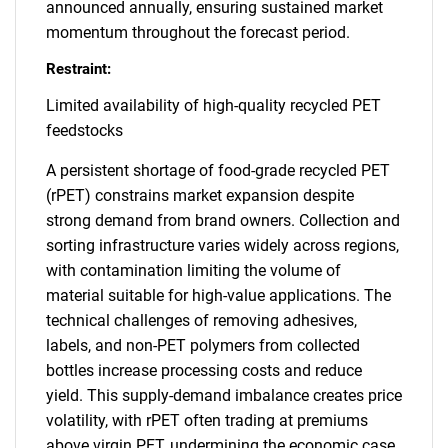
announced annually, ensuring sustained market
momentum throughout the forecast period.
Restraint:
Limited availability of high-quality recycled PET
feedstocks
A persistent shortage of food-grade recycled PET
(rPET) constrains market expansion despite
strong demand from brand owners. Collection and
sorting infrastructure varies widely across regions,
with contamination limiting the volume of
material suitable for high-value applications. The
technical challenges of removing adhesives,
labels, and non-PET polymers from collected
bottles increase processing costs and reduce
yield. This supply-demand imbalance creates price
volatility, with rPET often trading at premiums
above virgin PET, undermining the economic case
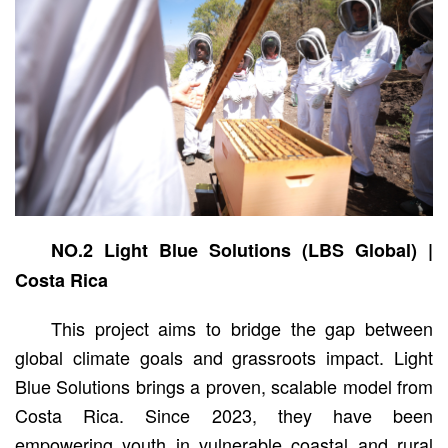
NO.2 Light Blue Solutions (LBS Global) |
Costa Rica
This project aims to bridge the gap between
global climate goals and grassroots impact. Light
Blue Solutions brings a proven, scalable model from
Costa Rica. Since 2023, they have been
empowering youth in vulnerable coastal and rural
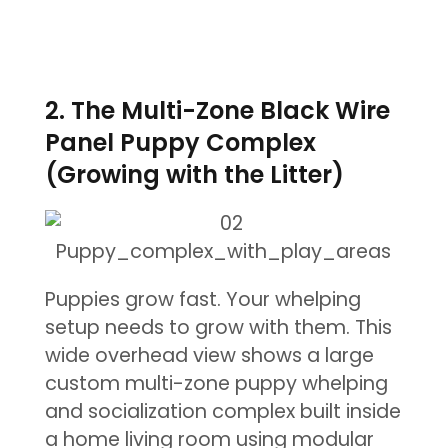
2. The Multi-Zone Black Wire
Panel Puppy Complex
(Growing with the Litter)
Puppies grow fast. Your whelping
setup needs to grow with them. This
wide overhead view shows a large
custom multi-zone puppy whelping
and socialization complex built inside
a home living room using modular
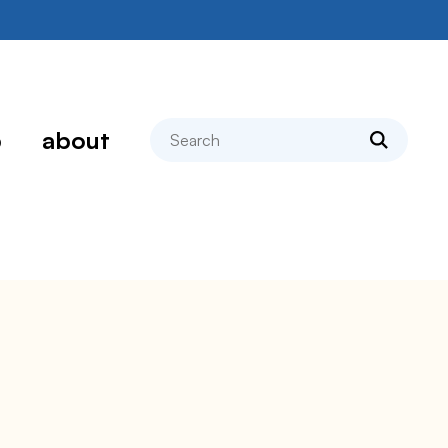
search
p
about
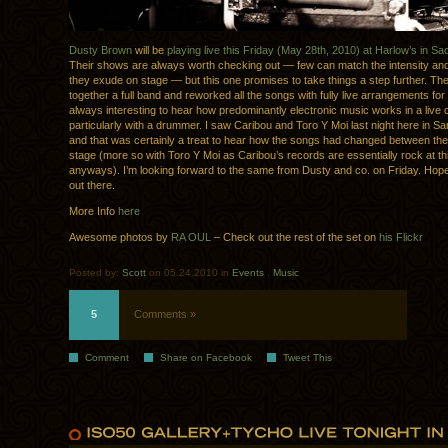
Dusty Brown
will be
playing live this Friday (May 28th, 2010) at Harlow’s in S
Their shows are always worth checking out — few can match the intensity an
they exude on stage — but this one promises to take things a step further. Th
together a full band and reworked all the songs with fully live arrangements for t
always interesting to hear how predominantly electronic music works in a live 
particularly with a drummer. I saw Caribou and Toro Y Moi last night here in S
and that was certainly a treat to hear how the songs had changed between the
stage (more so with Toro Y Moi as Caribou’s records are essentially rock at thi
anyways). I’m looking forward to the same from Dusty and co. on Friday. Hop
out there.
More Info
here
Awesome photos by
RA OUL
– Check out the rest of the set on
his Flickr
Posted by:
Scott
on 05.24.2010 in
Events
.
Music
5
Comments »
Comment
Share on Facebook
Tweet This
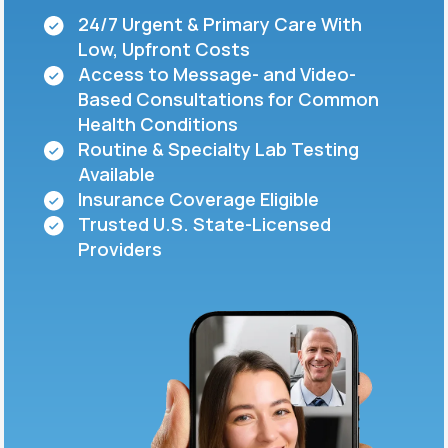
24/7 Urgent & Primary Care With
Low, Upfront Costs
Support
Access to Message- and Video-
Based Consultations for Common
Health Conditions
Life
MD+
Routine & Specialty Lab Testing
Available
Learn why LifeMD+ can positively change
Insurance Coverage Eligible
your healthcare experience
Trusted U.S. State-Licensed
Join LifeMD+
Providers
Join LifeMD+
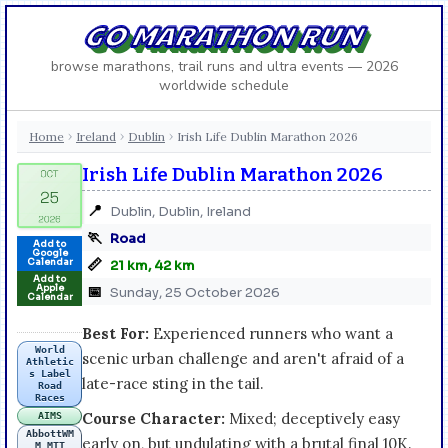
GO MARATHON RUN
browse marathons, trail runs and ultra events — 2026
worldwide schedule
Home
Ireland
Dublin
Irish Life Dublin Marathon 2026
›
›
›
Irish Life Dublin Marathon 2026
📍
Dublin, Dublin, Ireland
🏃
Road
Add to
Google
📏
Calendar
21 km, 42 km
Add to
Apple
📅
Sunday, 25 October 2026
Calendar
Best For:
Experienced runners who want a
World
scenic urban challenge and aren't afraid of a
Athletic
s Label
late-race sting in the tail.
Road
Races
Course Character:
Mixed; deceptively easy
AIMS
AbbottWM
early on, but undulating with a brutal final 10K.
M MTT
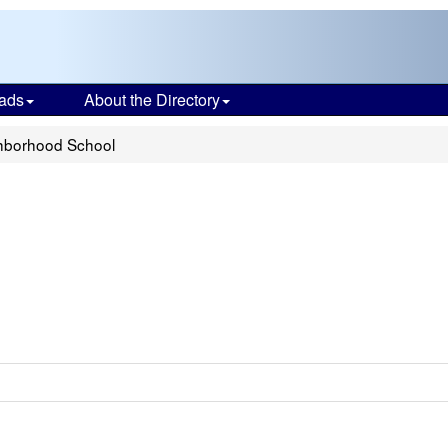
ads
About the Directory
hborhood School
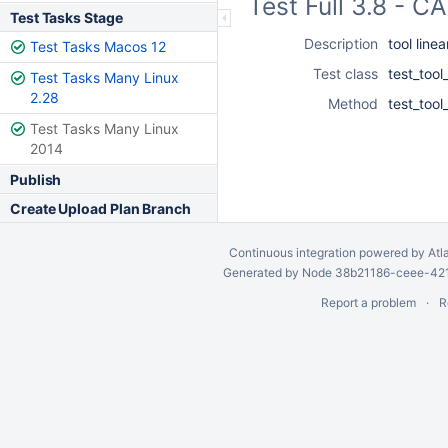
Test Full 3.8 - 
Test Tasks Stage
Description
tool line
Test Tasks Macos 12
Test class
test_tool
Test Tasks Many Linux
2.28
Method
test_tool
Test Tasks Many Linux
2014
Publish
Create Upload Plan Branch
Continuous integration
powered by
Atl
Generated by Node 38b21186-ceee-4212
Report a problem
R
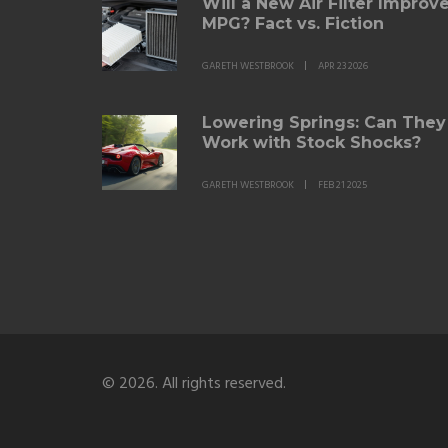
Will a New Air Filter Improv
MPG? Fact vs. Fiction
GARETH WESTBROOK
APR 23 2026
Lowering Springs: Can They
Work with Stock Shocks?
GARETH WESTBROOK
FEB 21 2025
© 2026. All rights reserved.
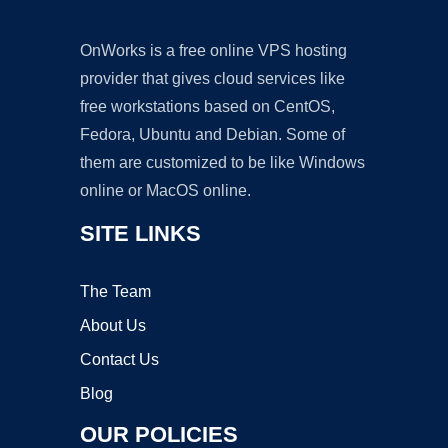
OnWorks is a free online VPS hosting
provider that gives cloud services like
free workstations based on CentOS,
Fedora, Ubuntu and Debian. Some of
them are customized to be like Windows
online or MacOS online.
SITE LINKS
The Team
About Us
Contact Us
Blog
OUR POLICIES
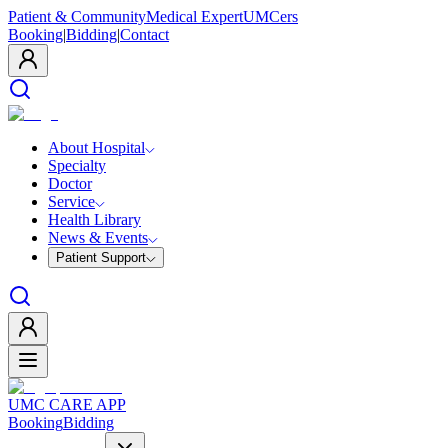
Patient & Community
Medical Expert
UMCers
Booking
|
Bidding
|
Contact
About Hospital
Specialty
Doctor
Service
Health Library
News & Events
Patient Support
UMC CARE APP
Booking
Bidding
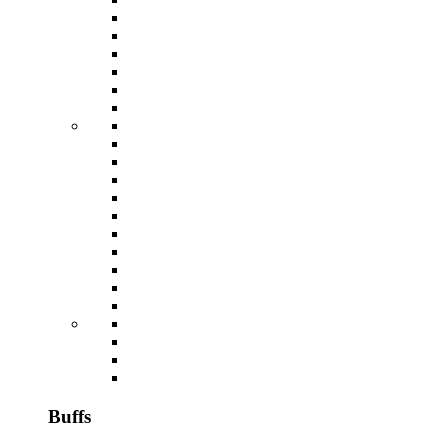
Buffs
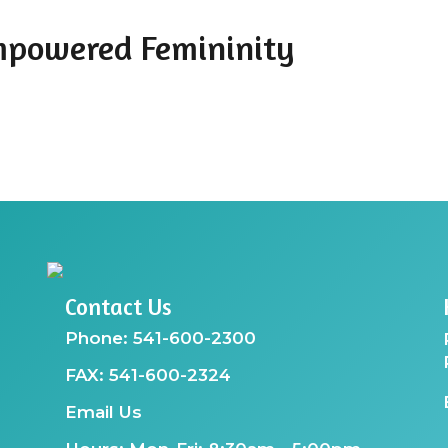
mpowered Femininity
Contact Us
Phone: 541-600-2300
FAX: 541-600-2324
Email Us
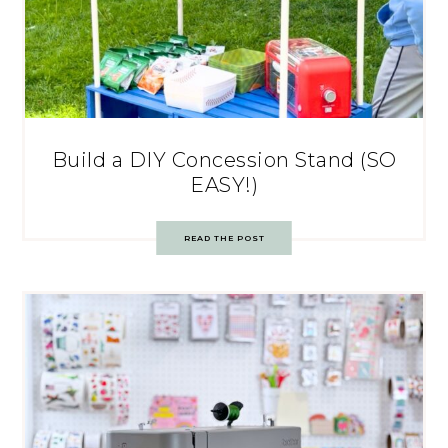
Build a DIY Concession Stand (SO
EASY!)
READ THE POST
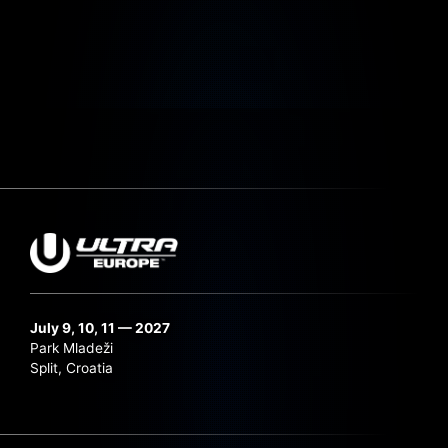
July 9, 10, 11 — 2027
Park Mladeži
Split, Croatia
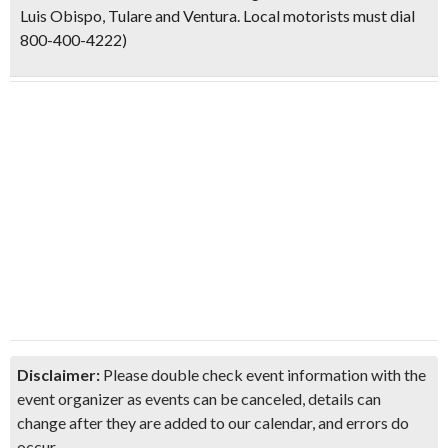
Luis Obispo, Tulare and Ventura. Local motorists must dial
800-400-4222)
Disclaimer:
Please double check event information with the
event organizer as events can be canceled, details can
change after they are added to our calendar, and errors do
occur.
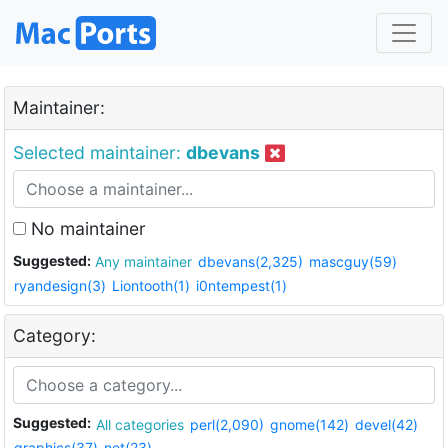
Maintainer:
Selected maintainer:
dbevans
No maintainer
Suggested:
Any maintainer
dbevans(2,325)
mascguy(59)
ryandesign(3)
Liontooth(1)
i0ntempest(1)
Category:
Suggested:
All categories
perl(2,090)
gnome(142)
devel(42)
graphics(37)
net(23)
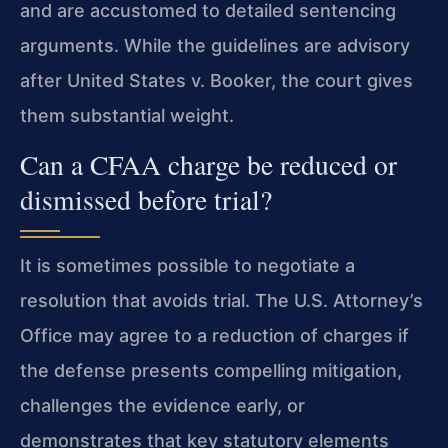
and are accustomed to detailed sentencing
arguments. While the guidelines are advisory
after United States v. Booker, the court gives
them substantial weight.
Can a CFAA charge be reduced or
dismissed before trial?
It is sometimes possible to negotiate a
resolution that avoids trial. The U.S. Attorney’s
Office may agree to a reduction of charges if
the defense presents compelling mitigation,
challenges the evidence early, or
demonstrates that key statutory elements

====

Instructions for the task: Print the entries as they stand, first line through the line holding "stage (more so", with every picture removed.

Completed exercise:
announced annually, ensuring sustained market
momentum throughout the forecast period.
Restraint:
Limited availability of high-quality recycled PET
feedstocks
A persistent shortage of food-grade recycled PET
(rPET) constrains market expansion despite
strong demand from brand owners. Collection and
sorting infrastructure varies widely across regions,
with contamination limiting the volume of
material suitable for high-value applications. The
technical challenges of removing adhesives,
labels, and non-PET polymers from collected
bottles increase processing costs and reduce
yield. This supply-demand imbalance creates price
volatility, with rPET often trading at premiums
above virgin PET, undermining the economic case
NO.2 Light Blue Solutions (LBS Global) |
Costa Rica
This project aims to bridge the gap between
global climate goals and grassroots impact. Light
Blue Solutions brings a proven, scalable model from
Costa Rica. Since 2023, they have been
empowering youth in vulnerable coastal and rural
2. The Multi-Zone Black Wire
Panel Puppy Complex
(Growing with the Litter)
Puppies grow fast. Your whelping
setup needs to grow with them. This
wide overhead view shows a large
custom multi-zone puppy whelping
and socialization complex built inside
a home living room using modular
search
p
about
Dusty Brown
will be
playing live this Friday (May 28th, 2010) at Harlow’s in S
Their shows are always worth checking out — few can match the intensity an
they exude on stage — but this one promises to take things a step further. Th
together a full band and reworked all the songs with fully live arrangements for t
always interesting to hear how predominantly electronic music works in a live 
particularly with a drummer. I saw Caribou and Toro Y Moi last night here in S
and that was certainly a treat to hear how the songs had changed between the
stage (more so with Toro Y Moi as Caribou’s records are essentially rock at thi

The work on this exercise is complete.